MILWAUKEE - One of life's simple pleasures just got a little sweeter. After years of waffling research, even some fear that coffee might raise the risk of heart disease, a big study finds the opposite: Java drinkers are a little more likely to live longer. Regular or decaf doesn't matter.
The study of 400,000 people is the largest ever done on the issue, and the results should reassure any coffee lovers who think it's a guilty pleasure that may do harm.
"Our study suggests that's really not the case," said lead researcher Neal Freedman of the National Cancer Institute. "There may actually be a modest benefit of coffee drinking."
No one knows why. Coffee contains a thousand things that can affect health, from helpful anti-oxidants to tiny amounts of substances linked to cancer. Caffeine didn't play a role in the new study's results.
People are also reading…
It's not that earlier studies were wrong. Even in the new study, it first seemed that coffee drinkers were more likely to die at any given time. But they also tended to smoke, drink more alcohol, eat more red meat and exercise less than non-coffee-drinkers. Once researchers took those things into account, a clear pattern emerged: Each cup of coffee per day nudged up the chances of living longer.
The study was done by the National Institutes of Health and AARP. The results are published in today's New England Journal of Medicine.
Careful, though - this doesn't prove that coffee makes people live longer, only that the two seem related. Like most studies on diet and health, this one was based strictly on observing people's habits and resulting health. So it can't prove cause and effect.
Of the 402,260 participants, about 42,000 drank no coffee. About 15,000 drank six cups or more a day. Most people had two or three.
By 2008, about 52,000 of them had died. Compared to those who drank no coffee, men who had two or three cups a day were 10 percent less likely to die at any age. For women, it was 13 percent.
Even a single cup a day seemed to lower risk a little: 6 percent in men and 5 percent in women. The strongest effect was in women who had four or five cups a day - a 16 percent lower risk of death.
At a glance
Why the fuzzy research?
Older studies weren't wrong. Coffee can raise cholesterol and blood pressure in the short term, which in turn can raise the risk of heart disease.
But few studies have looked at coffee and the risk of dying of any cause, let alone specific diseases. Some of those that have involved too few deaths to make firm comparisons.
Can we trust this one?
No study is perfect, and like most diet studies, this one is just based on observing people's habits and resulting health.
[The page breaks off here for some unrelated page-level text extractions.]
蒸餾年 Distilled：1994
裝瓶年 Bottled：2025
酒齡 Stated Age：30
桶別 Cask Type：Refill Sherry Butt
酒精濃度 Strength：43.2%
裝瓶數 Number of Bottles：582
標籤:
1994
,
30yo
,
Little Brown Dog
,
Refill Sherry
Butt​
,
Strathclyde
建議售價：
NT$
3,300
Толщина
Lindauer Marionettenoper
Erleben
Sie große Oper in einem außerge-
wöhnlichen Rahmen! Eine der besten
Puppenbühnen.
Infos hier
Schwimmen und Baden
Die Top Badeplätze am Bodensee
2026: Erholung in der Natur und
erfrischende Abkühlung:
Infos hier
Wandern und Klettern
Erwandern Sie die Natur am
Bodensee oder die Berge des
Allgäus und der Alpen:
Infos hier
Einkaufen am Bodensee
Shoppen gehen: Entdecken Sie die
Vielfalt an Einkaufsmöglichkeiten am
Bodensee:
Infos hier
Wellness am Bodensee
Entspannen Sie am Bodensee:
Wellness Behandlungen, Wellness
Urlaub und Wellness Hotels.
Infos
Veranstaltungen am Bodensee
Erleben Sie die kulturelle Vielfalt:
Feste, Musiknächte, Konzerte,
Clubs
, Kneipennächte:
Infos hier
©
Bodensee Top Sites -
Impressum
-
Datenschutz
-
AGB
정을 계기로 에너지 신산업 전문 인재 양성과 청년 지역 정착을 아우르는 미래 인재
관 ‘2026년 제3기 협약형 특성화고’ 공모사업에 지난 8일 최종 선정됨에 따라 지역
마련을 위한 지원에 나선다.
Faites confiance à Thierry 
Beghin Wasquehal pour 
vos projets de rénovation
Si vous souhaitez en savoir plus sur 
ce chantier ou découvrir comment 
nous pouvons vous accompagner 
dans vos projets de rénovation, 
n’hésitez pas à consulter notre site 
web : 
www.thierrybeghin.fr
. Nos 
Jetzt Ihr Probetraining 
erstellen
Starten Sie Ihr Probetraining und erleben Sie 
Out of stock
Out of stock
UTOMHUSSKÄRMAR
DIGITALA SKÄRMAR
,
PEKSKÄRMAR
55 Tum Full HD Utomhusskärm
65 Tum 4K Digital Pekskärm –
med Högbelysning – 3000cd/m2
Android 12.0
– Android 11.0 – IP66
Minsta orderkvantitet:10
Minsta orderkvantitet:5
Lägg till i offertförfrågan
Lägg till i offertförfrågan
So it can't prove coffee lengthens lives. But experts say it's the best look yet at this issue.
It involved more than 400,000 people and was done by the National Institutes of Health and AARP.
Researchers also took into account smoking, drinking alcohol, exercise and other things that can skew results.
How much difference did coffee make?
Very little, especially in relation to bigger factors such as smoking.
Compared with those who drank no coffee, men who had two or three cups a day were 10 percent less likely to die at any age. For women, it was 13 percent.
A single cup a day lowered risk a tiny bit: 6 percent in men and 5 percent in women. The strongest effect was in women who had four or five cups a day - they had a 16 percent lower risk of death.
So it's OK to drink all I want?
Watch the sugar and cream. Extra calories and fat could negate any good from drinking coffee.
Doctors also suggest drinking filtered coffee, which removes the compounds that raise LDL or bad cholesterol.